"If I may come to Greenley Street, I may learn a good deal beside the Muffin-man," said Mr. Kirkbright, giving her his hand to help her up a steep, slippery place.
Desire foolishly blushed. She knew it, and knew that her hat did not defend her in the least. She could not take it back now; she had invited him. But what would he think of her blushing about it?
"You can learn what we all learn. I am only a scholar," she said, shortly. And then she stood accused before her own truthfulness of having covered up her blush by a disclaimer that had nothing to do with it. She was conscious that she had colored like any silly girl, at she hardly knew what. She was provoked with herself, for letting the shadow of such things touch her.

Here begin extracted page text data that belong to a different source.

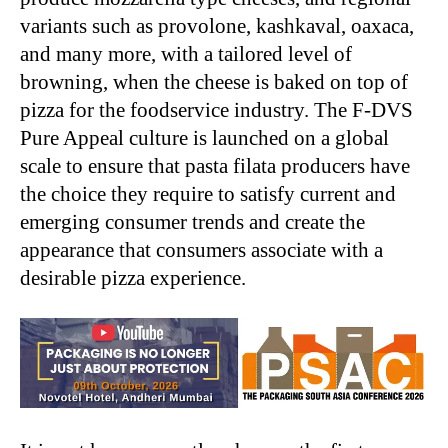
variants such as provolone, kashkaval, oaxaca,
and many more, with a tailored level of
browning, when the cheese is baked on top of
pizza for the foodservice industry. The F-DVS
Pure Appeal culture is launched on a global
scale to ensure that pasta filata producers have
the choice they require to satisfy current and
emerging consumer trends and create the
appearance that consumers associate with a
desirable pizza experience.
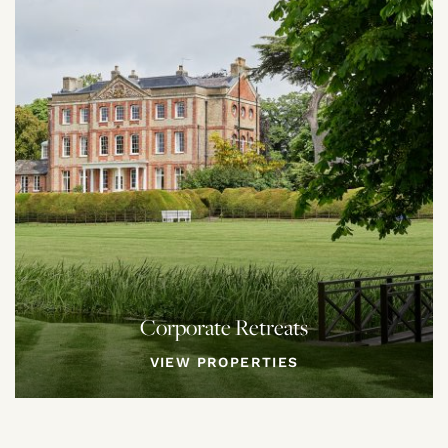
Corporate Retreats
VIEW PROPERTIES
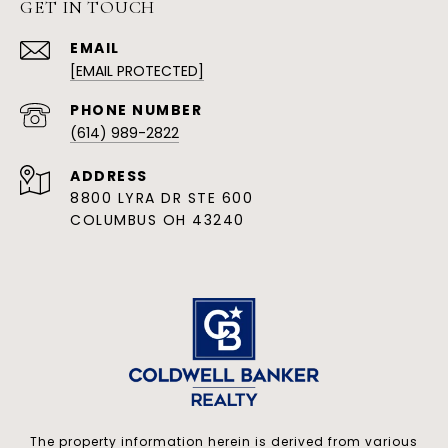
GET IN TOUCH
EMAIL
[EMAIL PROTECTED]
PHONE NUMBER
(614) 989-2822
ADDRESS
8800 LYRA DR STE 600
COLUMBUS OH 43240
The property information herein is derived from various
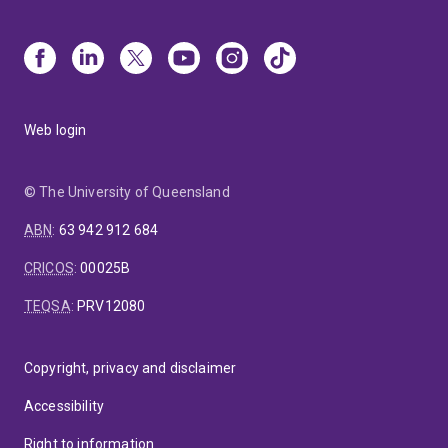
Web login
© The University of Queensland
ABN
:
63 942 912 684
CRICOS
:
00025B
TEQSA
:
PRV12080
Copyright, privacy and disclaimer
Accessibility
Right to information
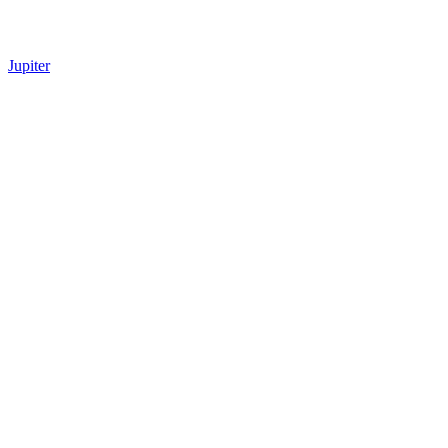
Jupiter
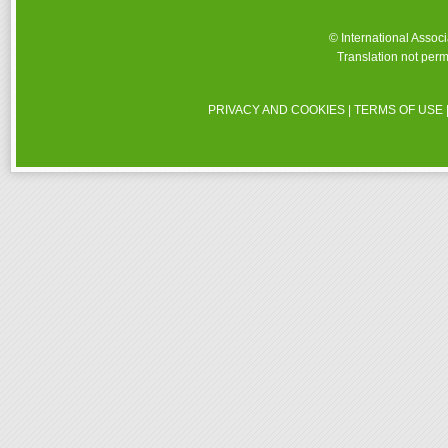
© International Assoc
Translation not perm
PRIVACY AND COOKIES
|
TERMS OF USE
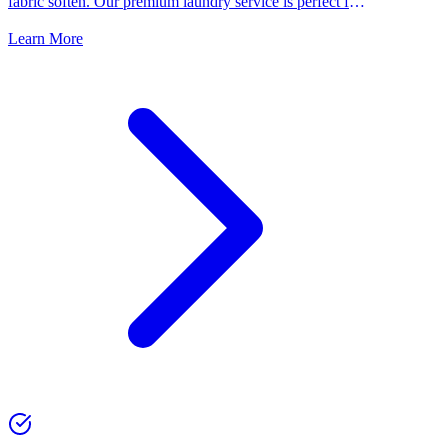
fabric soften. Our premium laundry service is perfect for
people who want the best for their clothes.
Learn More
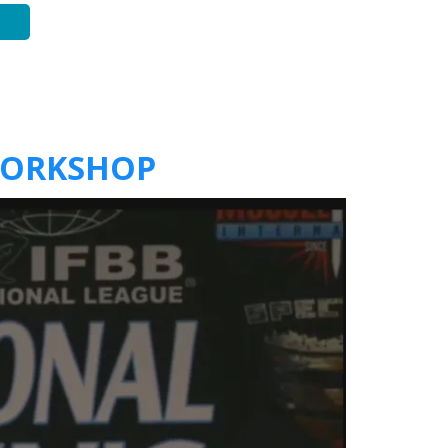
WORKSHOP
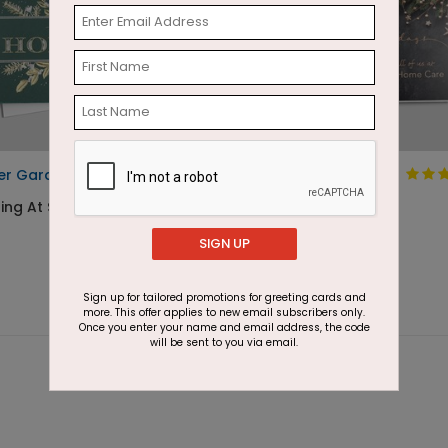
er Garden Holiday Card
Holiday Starlight
ting At $3.30
Starting At $2.87
SIGN UP
Sign up for tailored promotions for greeting cards and
more. This offer applies to new email subscribers only.
Once you enter your name and email address, the code
will be sent to you via email.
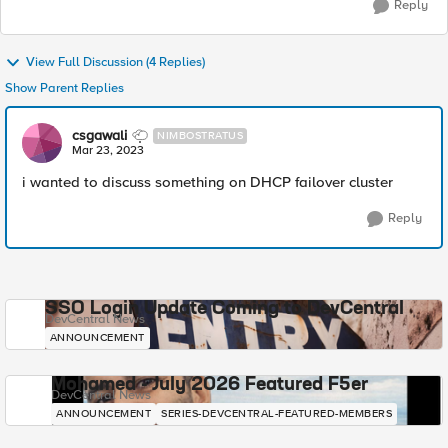
Reply
View Full Discussion (4 Replies)
Show Parent Replies
csgawali
NIMBOSTRATUS
Mar 23, 2023
i wanted to discuss something on DHCP failover cluster
Reply
SSO Login Update Coming to DevCentral
DevCentral News
ANNOUNCEMENT
Mohamed - July 2026 Featured F5er
DevCentral News
ANNOUNCEMENT
SERIES-DEVCENTRAL-FEATURED-MEMBERS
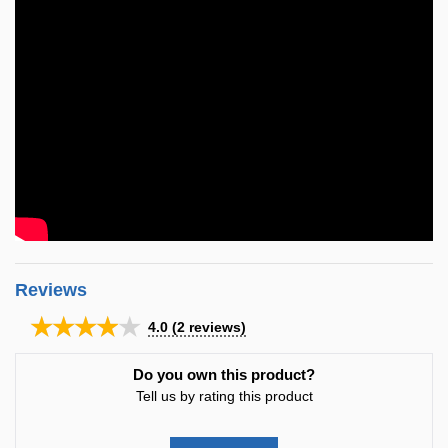
Reviews
★★★★★
4.0
(
2
reviews)
Do you own this product?
Tell us by rating this product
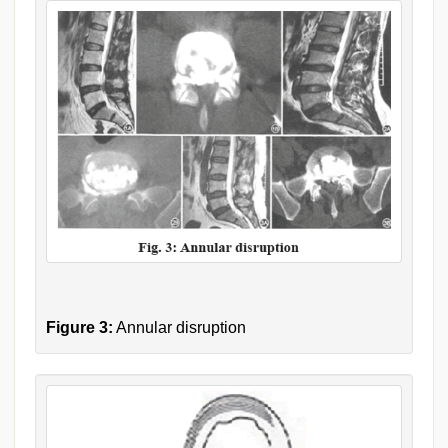
Figure 3:
Annular disruption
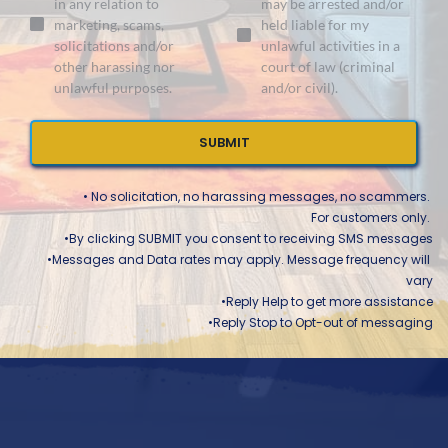
in any relation to
may be arrested and/or
marketing, scams,
held liable for my
solicitations and/or
unlawful activities in a
other harassing nor
court of law (criminal
unlawful purposes.
and/or civil).
SUBMIT
• No solicitation, no harassing messages, no scammers. 
For customers only. 
•By clicking SUBMIT you consent to receiving SMS messages
Messages and Data rates may apply. Message frequency will 
vary
Reply Help to get more assistance
Reply Stop to Opt-out of messaging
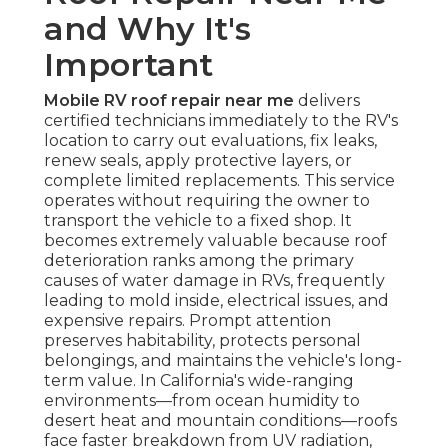
and Why It's
Important
Mobile RV roof repair near me
delivers
certified technicians immediately to the RV's
location to carry out evaluations, fix leaks,
renew seals, apply protective layers, or
complete limited replacements. This service
operates without requiring the owner to
transport the vehicle to a fixed shop. It
becomes extremely valuable because roof
deterioration ranks among the primary
causes of water damage in RVs, frequently
leading to mold inside, electrical issues, and
expensive repairs. Prompt attention
preserves habitability, protects personal
belongings, and maintains the vehicle's long-
term value. In California's wide-ranging
environments—from ocean humidity to
desert heat and mountain conditions—roofs
face faster breakdown from UV radiation,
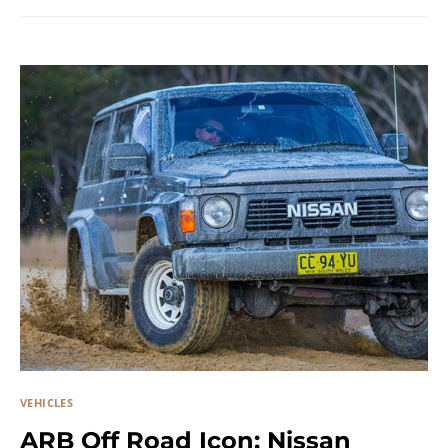
VEHICLES
ARB Off Road Icon: Nissan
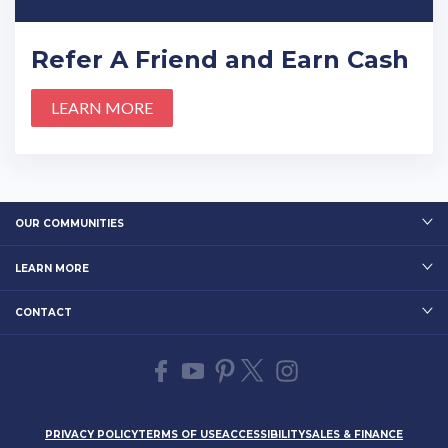
Refer A Friend and Earn Cash
LEARN MORE
OUR COMMUNITIES
LEARN MORE
CONTACT
PRIVACY POLICY
TERMS OF USE
ACCESSIBILITY
SALES & FINANCE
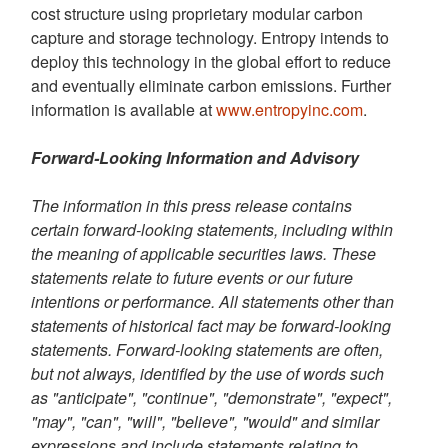
cost structure using proprietary modular carbon
capture and storage technology. Entropy intends to
deploy this technology in the global effort to reduce
and eventually eliminate carbon emissions. Further
information is available at
www.entropyinc.com
.
Forward-Looking Information and Advisory
The information in this press release contains
certain forward-looking statements, including within
the meaning of applicable securities laws. These
statements relate to future events or our future
intentions or performance. All statements other than
statements of historical fact may be forward-looking
statements. Forward-looking statements are often,
but not always, identified by the use of words such
as "anticipate", "continue", "demonstrate", "expect",
"may", "can", "will", "believe", "would" and similar
expressions and include statements relating to,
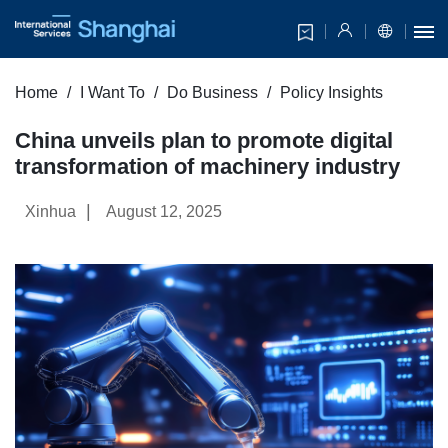
Home
I Want To
Do Business
Policy Insights
China unveils plan to promote digital
transformation of machinery industry
|
Xinhua
August 12, 2025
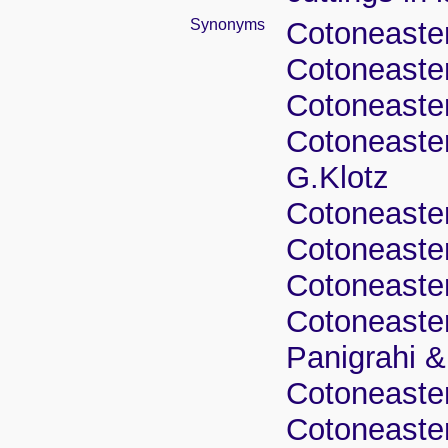
Synonyms
Cotoneaster
Cotoneaster
Cotoneaster
Cotoneaster
G.Klotz
Cotoneaster
Cotoneaster
Cotoneaster
Cotoneaster
Panigrahi 
Cotoneaster
Cotoneaster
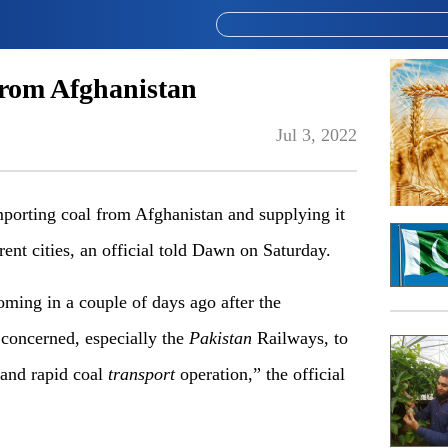
from Afghanistan
Jul 3, 2022
orting coal from Afghanistan and supplying it
erent cities, an official told Dawn on Saturday.
oming in a couple of days ago after the
concerned, especially the
Pakistan
Railways, to
 and rapid coal
transport
operation,” the official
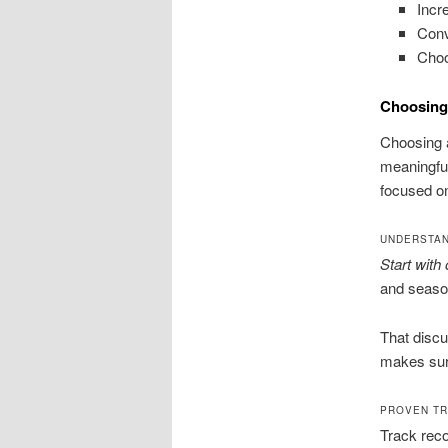
Incre
Conv
Choo
Choosing
Choosing a
meaningful
focused o
UNDERSTAN
Start with
and season
That discu
makes sure
PROVEN T
Track reco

She hurried on, up the rough bank, before Mr. Kirkbright. When she reached the top, she turned round and faced him; this time with a determinedly cool cheek.
"I don't know why I said that. I did not suppose you thought you could learn anything of me," she said. "I was confused to think I had asked you in that offhand way to my house. I have not been very long used to being the head of a house."
She smiled one of those bits of smiles of hers; a mere relaxation of the lips that showed the white tips of her front teeth and just indicated the peculiar, pretty curve with which the others were set behind them; feeling reassured and reinstated in her own self-respect by her explanation. Then, without letting him answer, she turned swiftly round again, and sprang up the rugged stairway of the shelving rock.
But she had not uninvited him, after all.
They found Miss Kirkbright and Sylvie waiting for them at the red house. It was a quaint structure, with a kind of old, foreign look about it. It made you think either of an ancient family mansion in some provincial French town, or of a convent for nuns.
It was of dark red brick,—the quality of which Mr. Kirkbright remarked with satisfaction,—with high walls at the gable ends carried above the slope of the roof. These were met and overclasped at the corners by wide, massive eaves. A high, narrow door with a fan-light occupied the middle of the end before which the party stood. Windows above, with little balconies, were hung with old red woolen damask, fading out in stripes; perishing, doubtless, with moth and decay; in one was suspended a rusty bird-cage which had once been gilt.
What an honest neighborhood this was, in which these things had remained for years, and not even the panes of the windows had been broken by little boys! But then the villages full of little boys were miles away, and the single families at the nearer farms were well ordered Puritan folk, fathered and mothered in careful, old fashioned sort. There was some indefinite awe, also, of the lonely place, and of the rich, far-off owner who might come any day to look after his rights, and make a reckoning with them.
Up, from platform to platform of the terraced rock, as Sylvie had said, climbed the successive sections of the dwelling. The front was two and a half stories high; the last outlying projection was a single square apartment with its own low roof; towards the back, within, you went up flight after flight of short stairs from room to room, from passage to passage. Once or twice, the few broad steps between two apartments ran the whole width of the same.